Todos somos complexos e complicados
  Na minha trajetória como cientista da psicologia e psiquiatria clínico eu me convenci de que nada é tão lógico quanto o ser humano e nada é tão contraditório quanto ele. Podemos criar no teatro das nossas mentes os extremos: o drama e a sátira, o pânico e o sorriso, a força e a fragilidade.
  Somos tão criativos que, quando não temos problemas, nós os inventamos. Alguns são especialistas em sofrer por coisas que eles mesmos criaram. Outros têm motivos para serem alegres, mas mendigam o prazer. Possuem grandes depósitos nos bancos, mas estão endividado no âmago do seu ser. São ansiosos e estressados.
  Gandhi comentou com sensibilidade: "O que pensais, passais a ser." O que pensamos afeta a emoção, infecta a memória e gera as misérias psíquicas. Nunca ouve tantos miseráveis em carros importados, trabalhando em grandes escritórios, viajando de avião, saindo nas capas de revistas. Quem é escravo dos seus pensamentos não é livre para sonhar.

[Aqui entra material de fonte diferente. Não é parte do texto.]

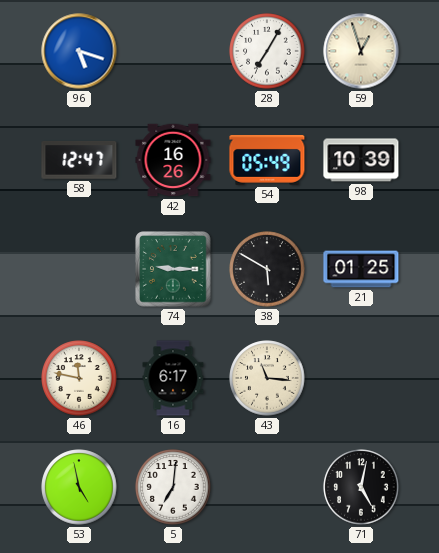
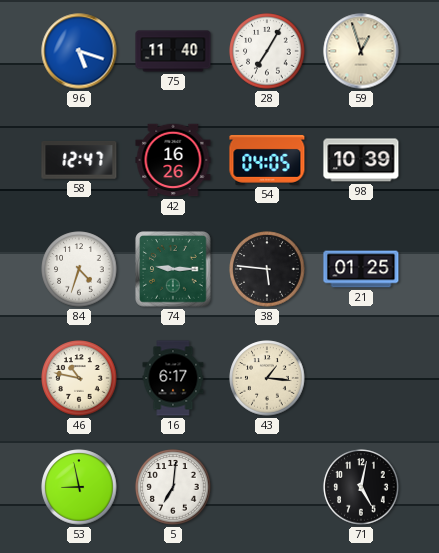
75: none -> 11:40
54: 05:49 -> 04:05
84: none -> 4:33
38: 5:50 -> 5:46
46: 11:47 -> 10:47
43: 11:16 -> 1:16
53: 4:58 -> 8:58
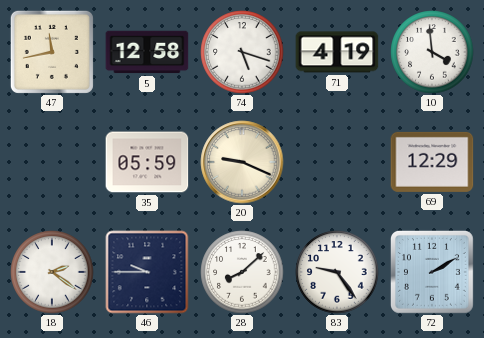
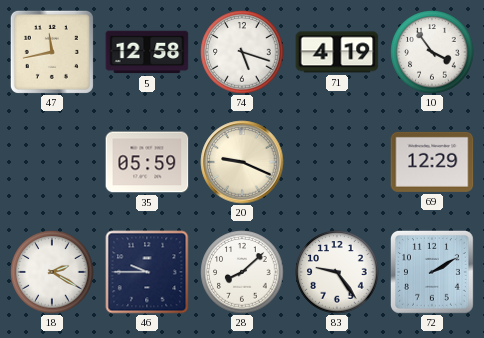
10: 3:59 -> 3:54
18: 2:21 -> 2:20
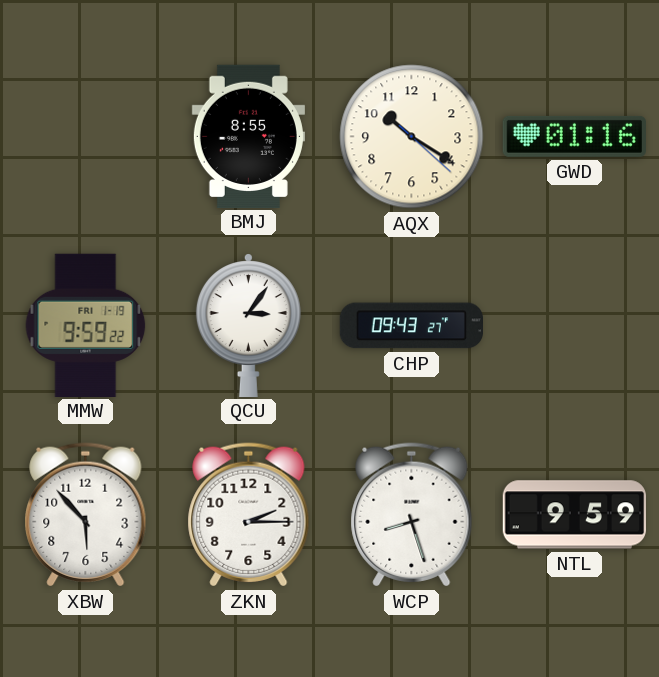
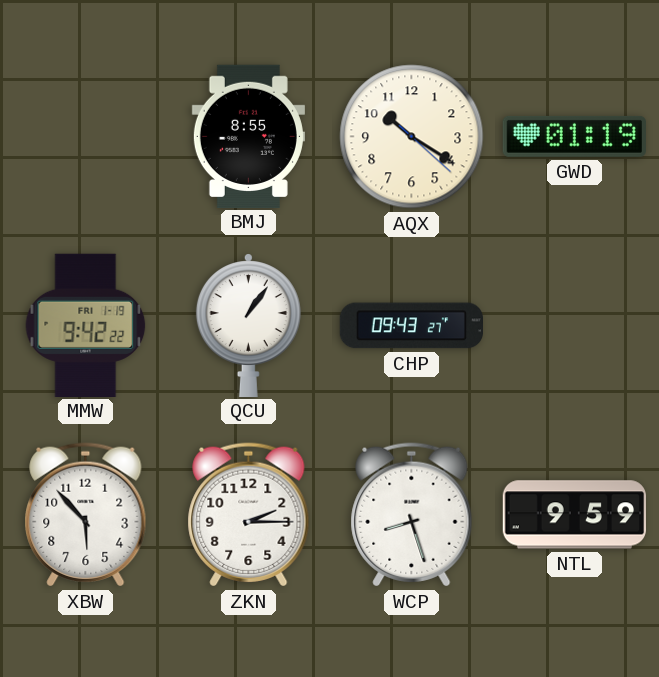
GWD: 01:16 -> 01:19
MMW: 9:59 -> 9:42
QCU: 3:06 -> 1:06
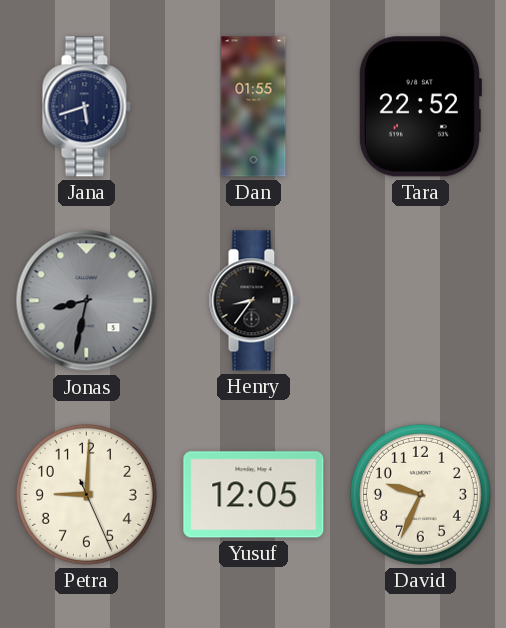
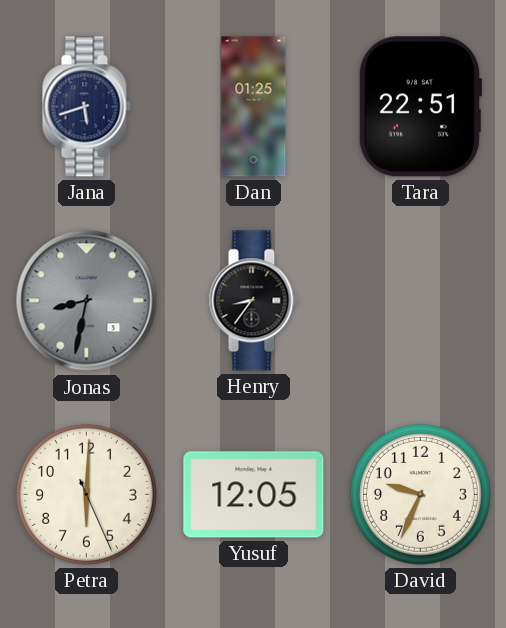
Dan: 01:55 -> 01:25
Tara: 22:52 -> 22:51
Petra: 9:00 -> 6:00
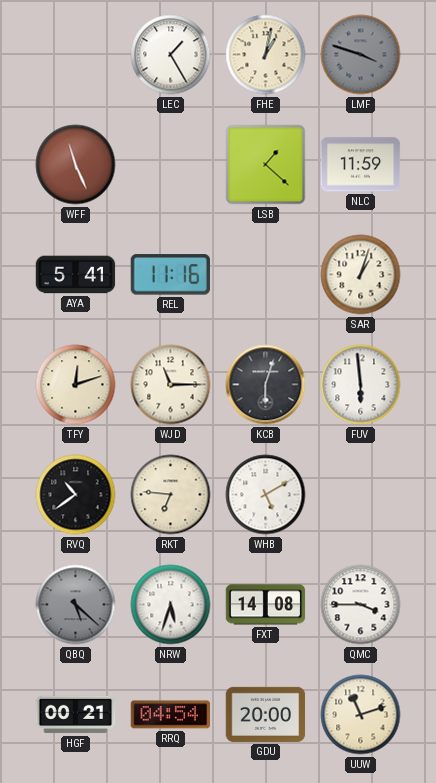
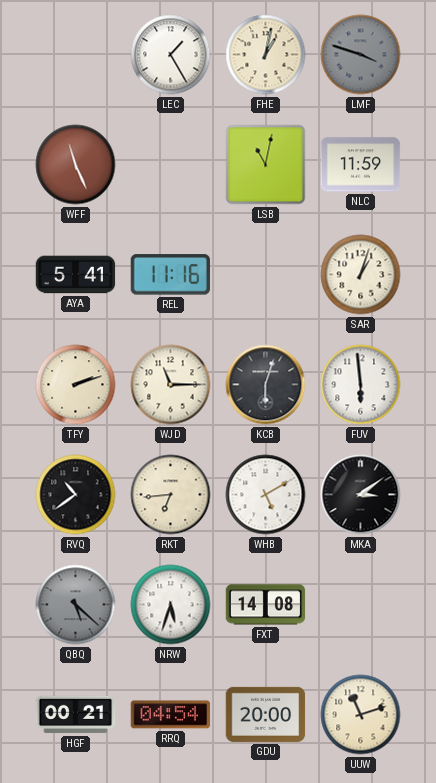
LSB: 1:22 -> 11:02
TFY: 12:12 -> 2:12
RKT: 6:46 -> 6:44
MKA: none -> 3:09
QMC: 3:45 -> none
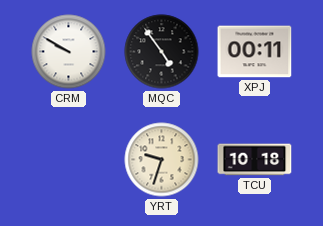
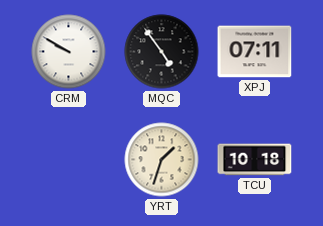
XPJ: 00:11 -> 07:11
YRT: 9:33 -> 1:33
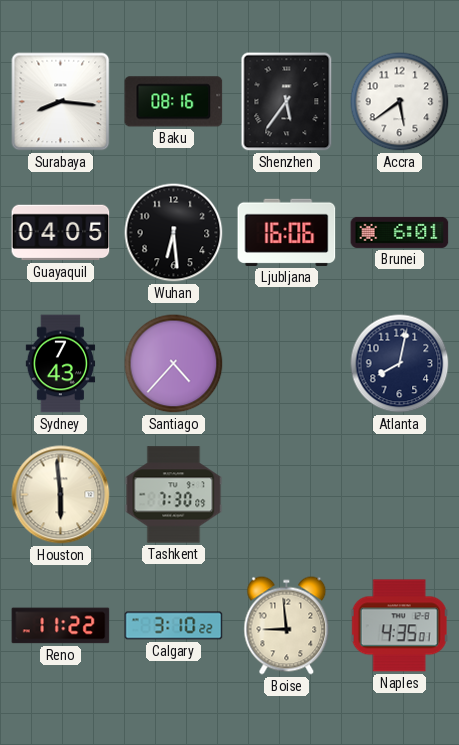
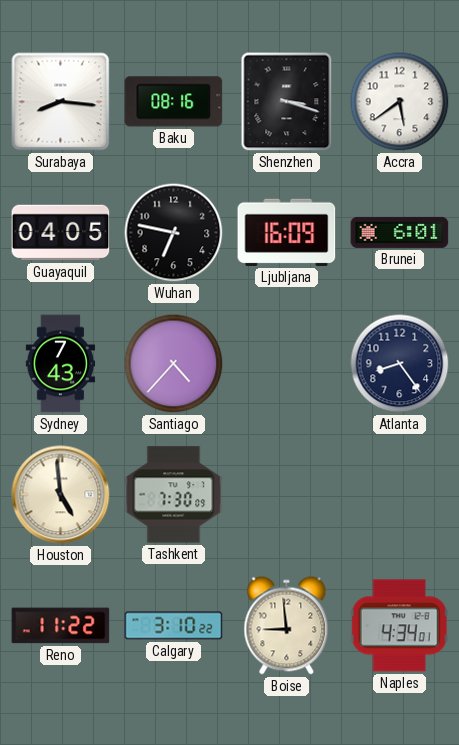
Shenzhen: 5:36 -> 3:18
Wuhan: 6:29 -> 6:47
Ljubljana: 16:06 -> 16:09
Atlanta: 8:02 -> 8:24
Houston: 5:59 -> 4:59
Naples: 4:35 -> 4:34
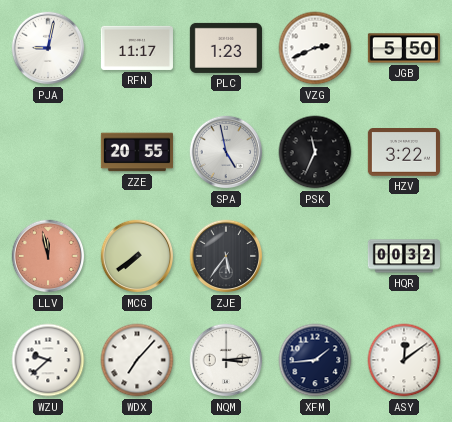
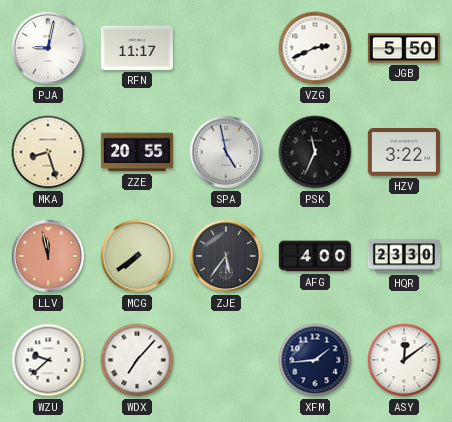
PLC: 1:23 -> none
MKA: none -> 8:27
AFG: none -> 4:00
HQR: 00:32 -> 23:30
NQM: 3:14 -> none
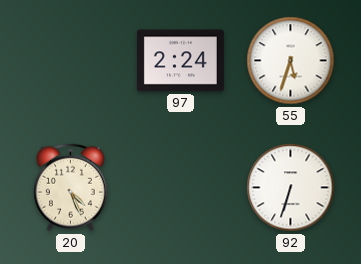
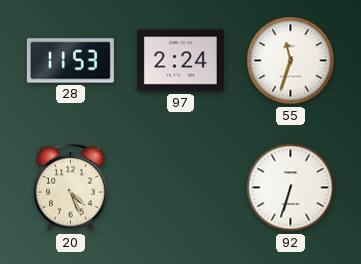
28: none -> 11:53
55: 5:33 -> 11:33
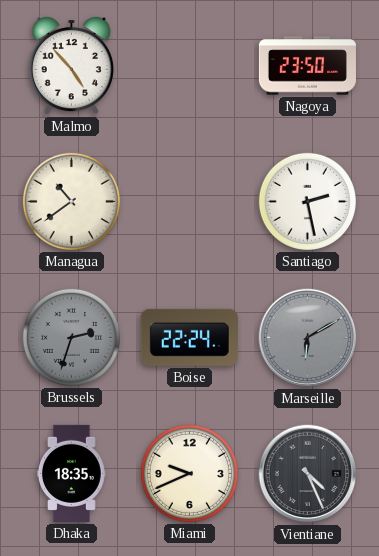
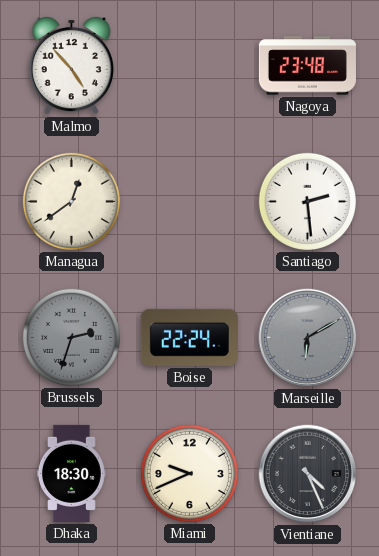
Nagoya: 23:50 -> 23:48
Managua: 10:39 -> 12:39
Santiago: 2:28 -> 2:29
Dhaka: 18:35 -> 18:30
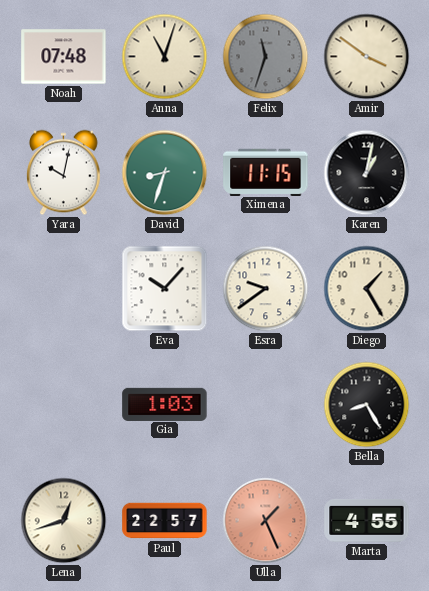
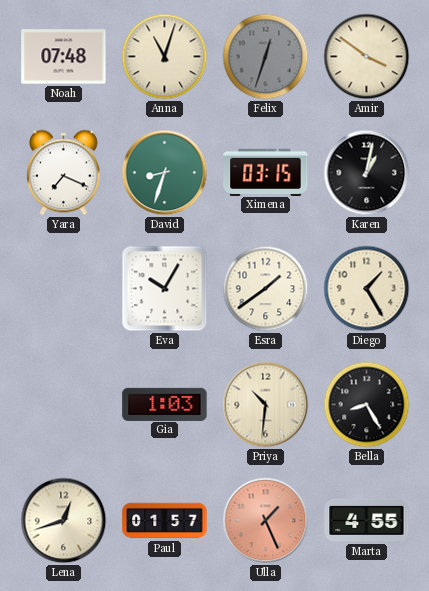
Felix: 11:33 -> 12:33
Yara: 10:02 -> 7:19
Ximena: 11:15 -> 03:15
Eva: 10:07 -> 10:05
Esra: 9:39 -> 1:39
Priya: none -> 10:31
Paul: 22:57 -> 01:57
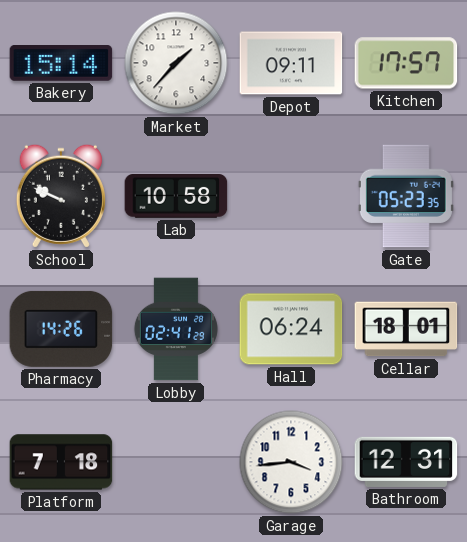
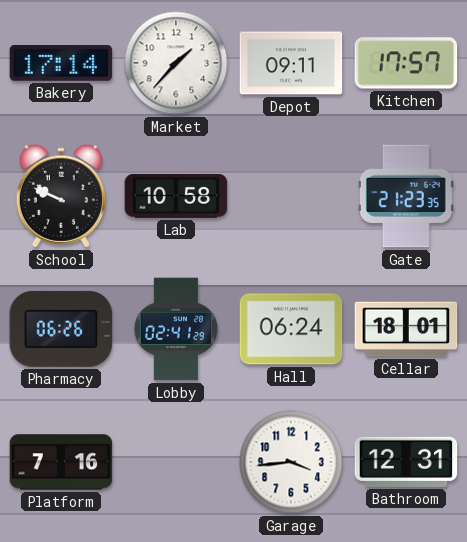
Bakery: 15:14 -> 17:14
Gate: 05:23 -> 21:23
Pharmacy: 14:26 -> 06:26
Platform: 7:18 -> 7:16
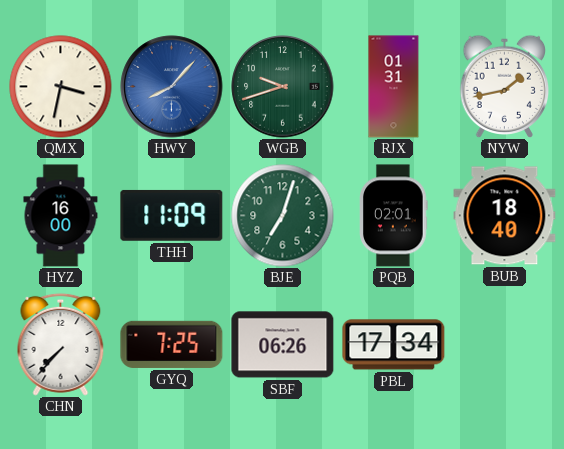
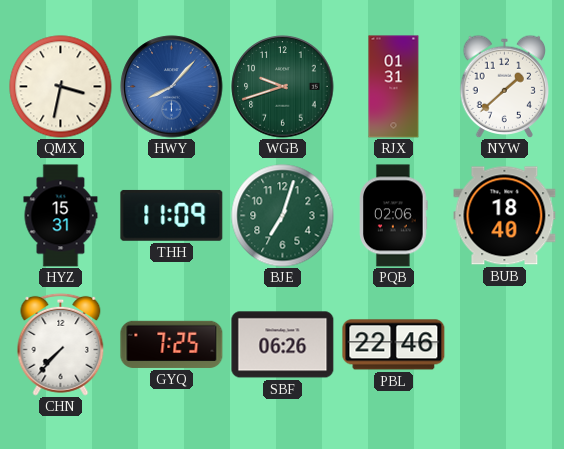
NYW: 1:43 -> 1:38
HYZ: 16:00 -> 15:31
PQB: 02:01 -> 02:06
PBL: 17:34 -> 22:46
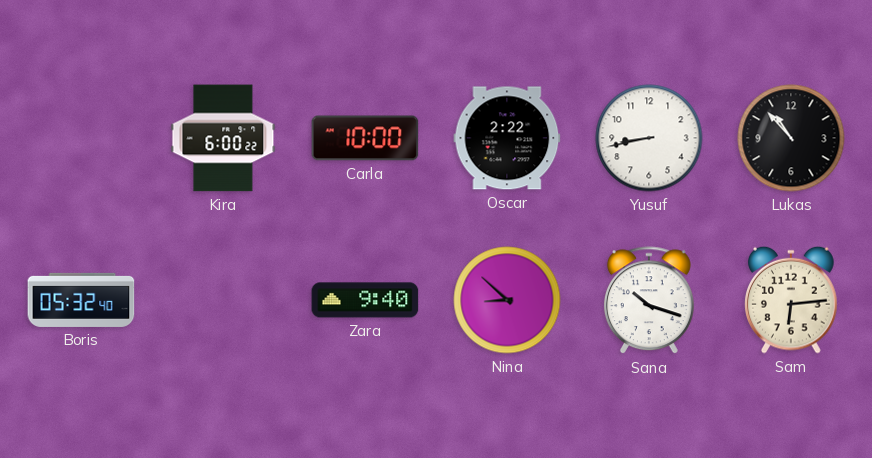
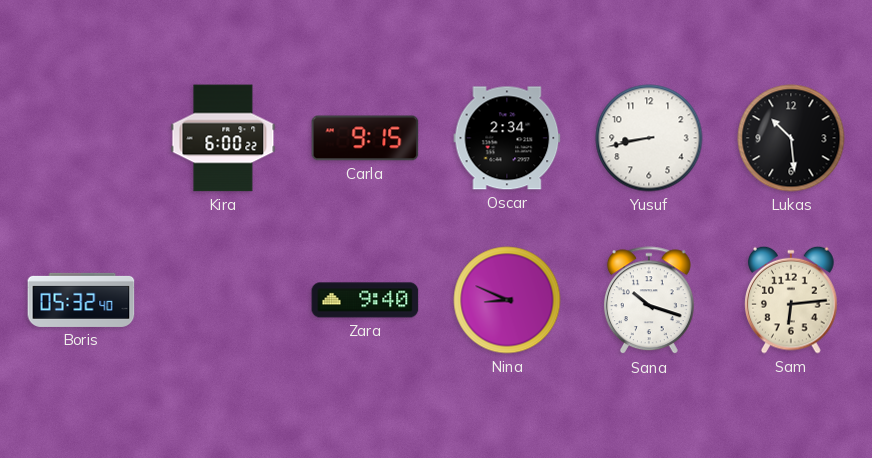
Carla: 10:00 -> 9:15
Oscar: 2:22 -> 2:34
Lukas: 10:53 -> 10:29
Nina: 8:52 -> 8:49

  Ser complicado não é um privilégio de uma pessoa, de um povo, de um grupo social, de uma faixa etária. Adultos e crianças, psiquiatras e pacientes, intelectuais e alunos são complicados, têm momentos que se irritam por pequenas coisas, sofrem desnecessariamente. Uns mais, outros menos.
  É impossível estar livre de contradições e incoerências. Por quê? Porque temos uma complexa emoção que influência a lógica dos pensamentos, as reações e atitudes humanas.
  Qualquer pessoa que quer ser perfeita demais estará apta para ser um computador, mas não uma pessoa completa. Não devemos ficar aborrecidos por sermos tão complicados. Se, por um lado, nossas dores de cabeça surgem no campo que explora a lógica, as maravilhas da nossa inteligência também surgem nessa esfera.
  Nossa capacidade de amar, tolerar, brincar, criar, intuir, sonhar são algumas das maravilhas que surgem numa esfera que ultrapassa os limites da razão. Todas as pessoas muito racionais amam menos e sonham pouco. Os sensíveis sofrem mais, mas amam mais e sonham mais.
           Inspiração e Transpiração
  Nem sempre os sonhos são definidos e bem organizados no teatro da mente. Às vezes nascem como pequenos traçados, simples esboços, idéias vagas que vão se desenhando e tomando forma ao longa da vida. Todas as grandes mudanças na humanidade no campo social, político, emocional, científico, tecnológico e espiritual surgiram por causa dos grandes sonhos.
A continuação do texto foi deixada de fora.